Minneapolis is the first city in the country to vote (12 yes – 1 no) to end single-family zoning restrictions. Yes, Portland OR “is working on a plan” to allow four-plexes in single-family neighborhoods and yes, Seattle “is considering rezoning 6% of its single-family neighborhoods” to include more housing BUT, Minneapolis is the first city in the country to actually vote in favor of ending single-family zoning restrictions.
This two-years-in-the-planning-stage proposal was spearheaded by Minneapolis 2040, a Twin Cities-based municipalities board charged with updating the city’s comprehensive master plan. The City Council’s vote to end single-family zoning is a way to address housing affordability and density.
In Minneapolis, 50% – 60% of the city is zoned for single-family use only. And, similar to other metros around the country, there is not enough housing for the people who want to live in that city due to both lack of supply and lack of affordability. “Increasing our home supply is part of the solution,” said Lisa Bender, president of the Minneapolis City Council.
It is hoped that this lack of affordability issue will be addressed by having the ability to build multifamily housing units in currently single-family neighborhoods.
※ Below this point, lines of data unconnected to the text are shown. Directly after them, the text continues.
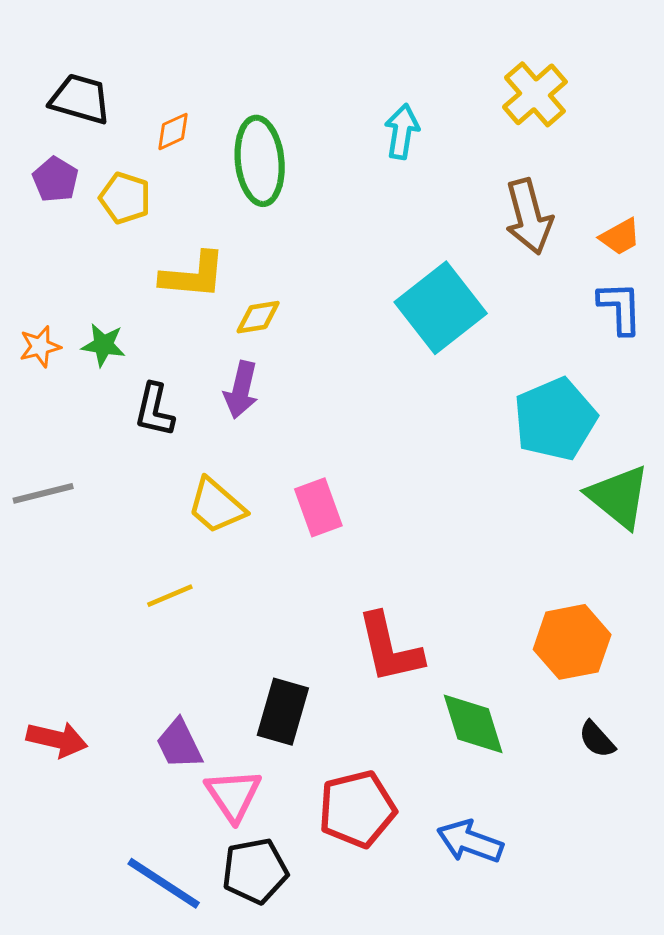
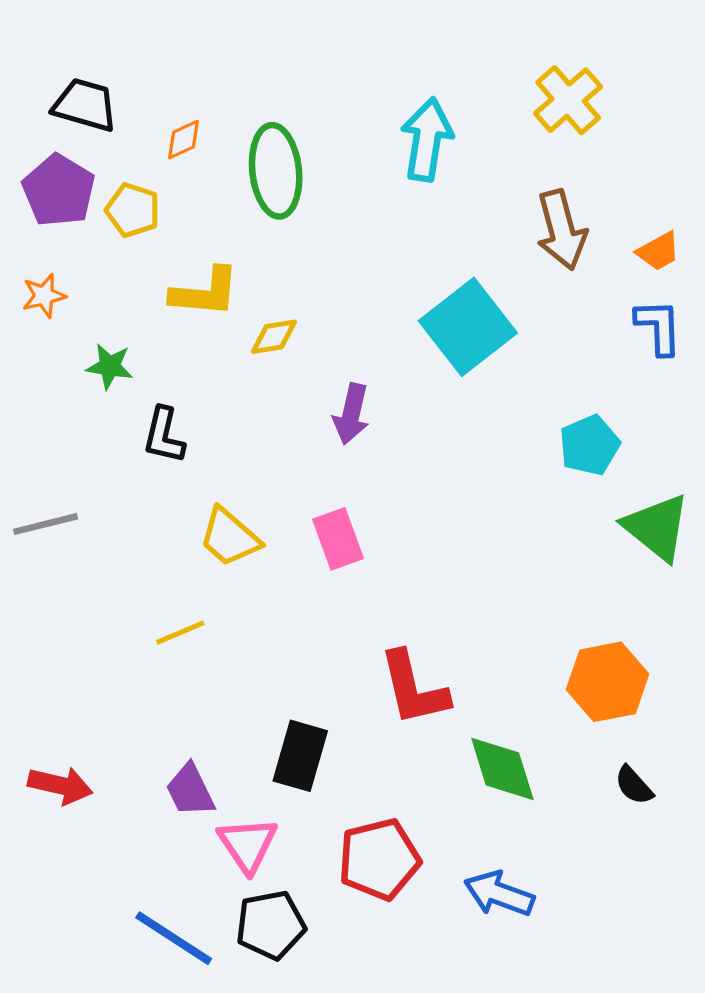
cyan arrow: (402, 131) -> (427, 140), size x1.4
purple pentagon: (55, 179) -> (59, 190), size x1.5
orange star: (40, 347) -> (44, 296), moved
purple arrow: (241, 390) -> (351, 414), moved
cyan pentagon: (555, 419) -> (589, 445), size x0.7

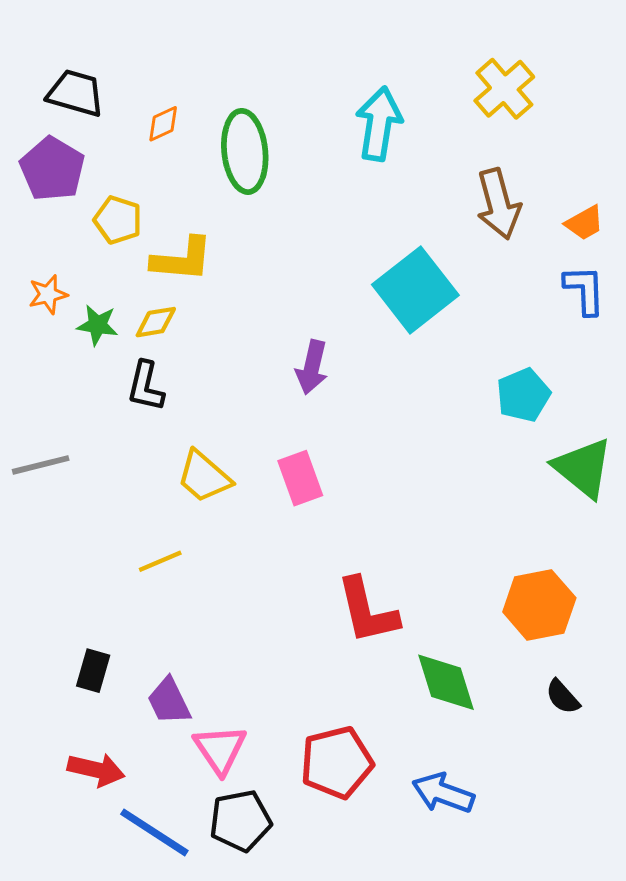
yellow pentagon: (133, 210) -> (118, 220), moved
orange star: (44, 296) -> (48, 294), moved
yellow diamond: (274, 337) -> (156, 322), moved
black rectangle: (300, 756) -> (93, 671), moved, size x0.7
red arrow: (60, 785) -> (96, 770), moved

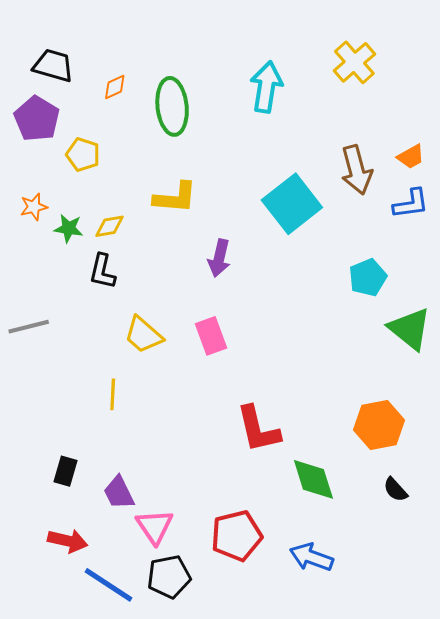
brown arrow: (498, 204) -> (356, 170), moved
yellow L-shape: (182, 259) -> (175, 198), moved
blue L-shape: (585, 290) -> (411, 204), turned 84
yellow line: (160, 561) -> (113, 394), turned -64

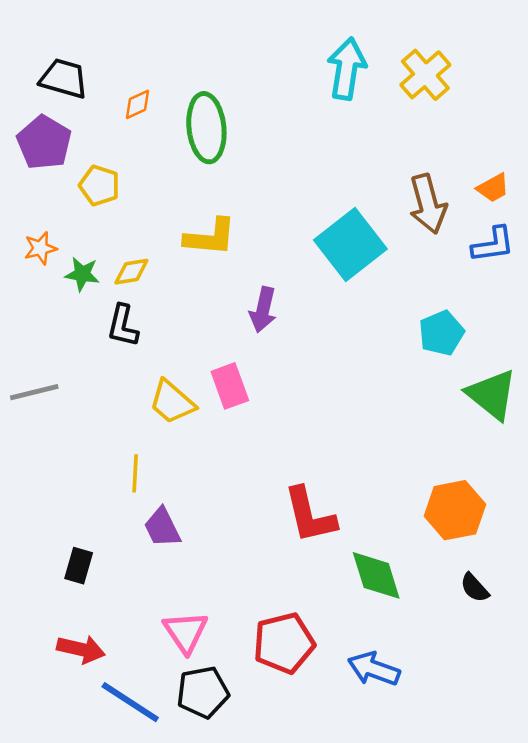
cyan arrow: (266, 87) -> (347, 69), moved
pink rectangle: (211, 336) -> (230, 386), moved
purple trapezoid: (119, 493) -> (162, 527), moved

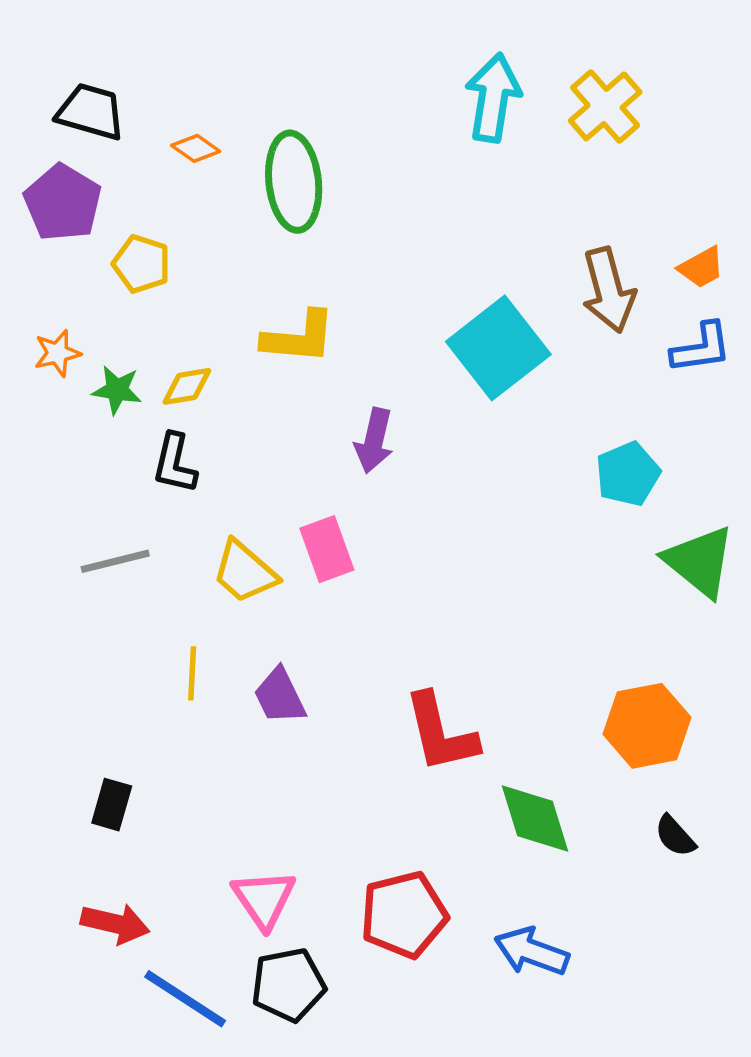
orange diamond: (138, 104) -> (196, 148), turned 60
gray line: (34, 392) -> (115, 561), moved
purple trapezoid: (162, 527) -> (280, 696), moved

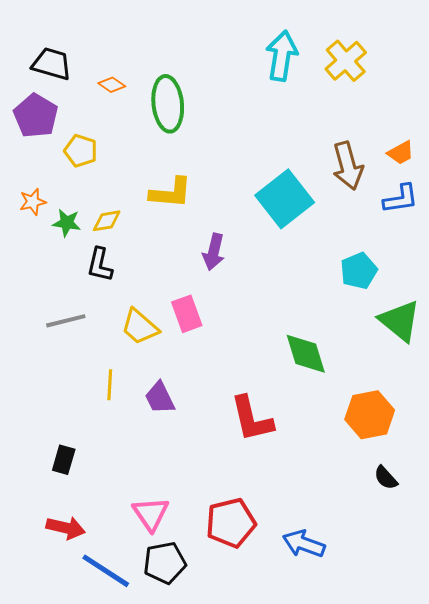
green diamond: (535, 819) -> (306, 354), moved

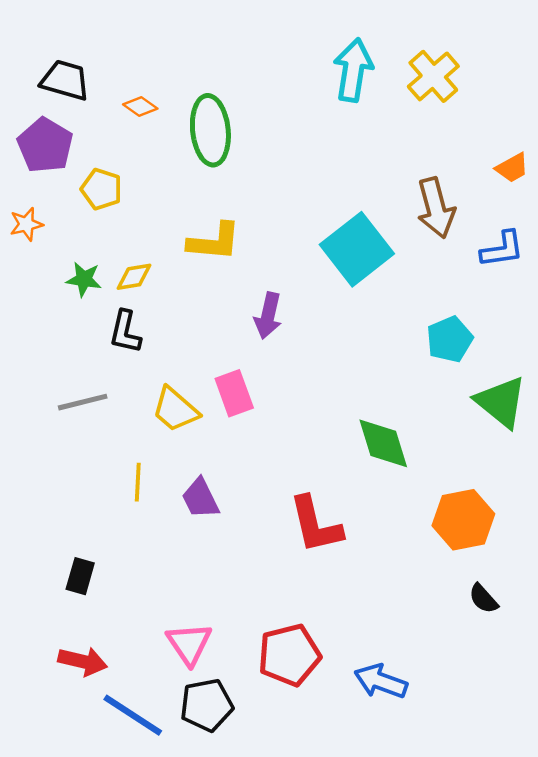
orange trapezoid: (401, 153) -> (512, 168), moved
orange star: (33, 202) -> (26, 224), moved

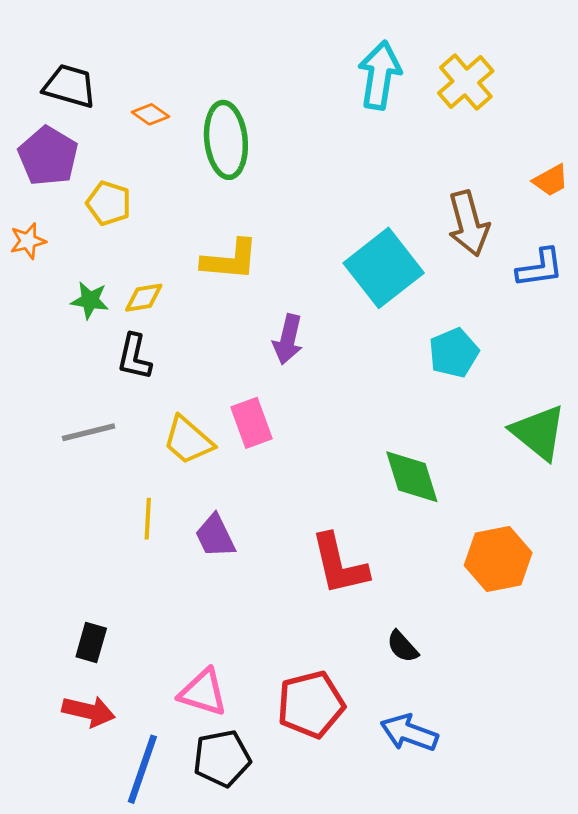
cyan pentagon: (450, 339) -> (454, 353), moved
black rectangle: (80, 576) -> (91, 642), moved
black semicircle: (483, 599) -> (402, 647), moved
pink triangle: (189, 644) -> (203, 692), turned -39
blue line: (133, 715) -> (142, 769), turned 76

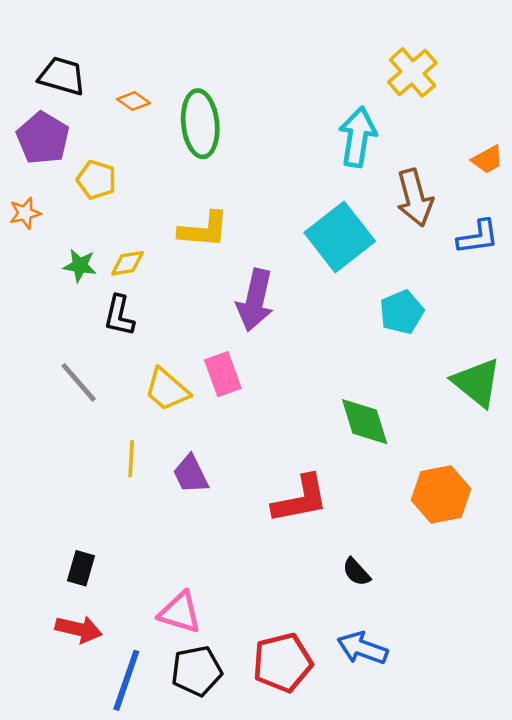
cyan arrow: (380, 75) -> (358, 137), moved
purple arrow: (288, 339) -> (255, 300), size x1.4
gray line: (89, 432) -> (79, 382), turned 63
red L-shape: (339, 564) -> (300, 499), turned -88
red pentagon: (311, 704) -> (282, 663), moved

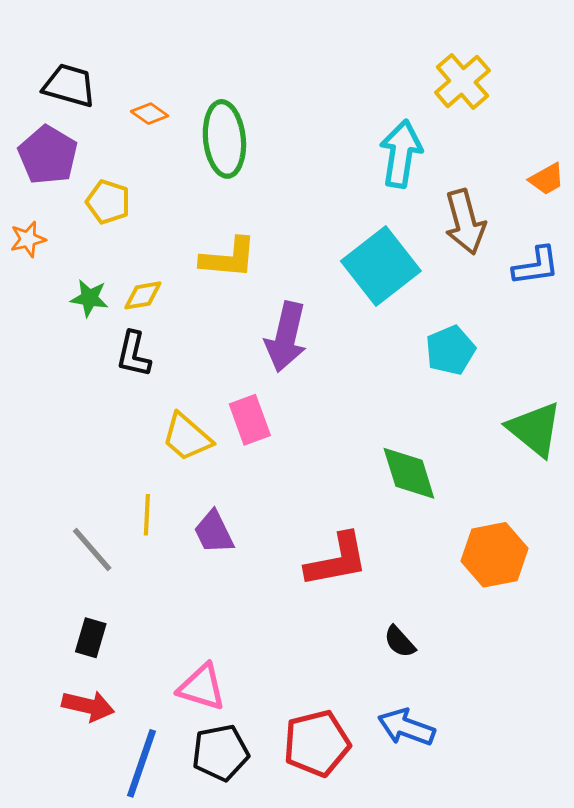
gray line: (79, 382) -> (92, 549), moved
Multifamily housing is, sometimes, more affordable than single-family housing.
Currently, the population of approximately 400,000 in Minneapolis includes the following homeowner demographic groups: 60% whites own their own homes and 25% Hispanics African Americans, Native Americans own their own homes.
It is also hoped that addressing the affordability and supply issues Minneapolis as a whole will help to “chip away at the city’s history of intentional segregation,” said Bender.
Michael Lens, an associate professor for urban planning and public policy at the University of California at Los Angeles, said that the effect of ending single-family zoning in Minneapolis (or any other city for that matter), “…could take years to know whether of not these efforts will be successful…” in addressing supply, affordability and inequity issues. “Maybe the best measure of change would be no perceptible change at all.
Slate added its perspective on this vote to end single-family zoning as “…the most important housing reform in America…” that could be used “…as a blueprint that other cities could follow to curb high housing costs and sprawl.”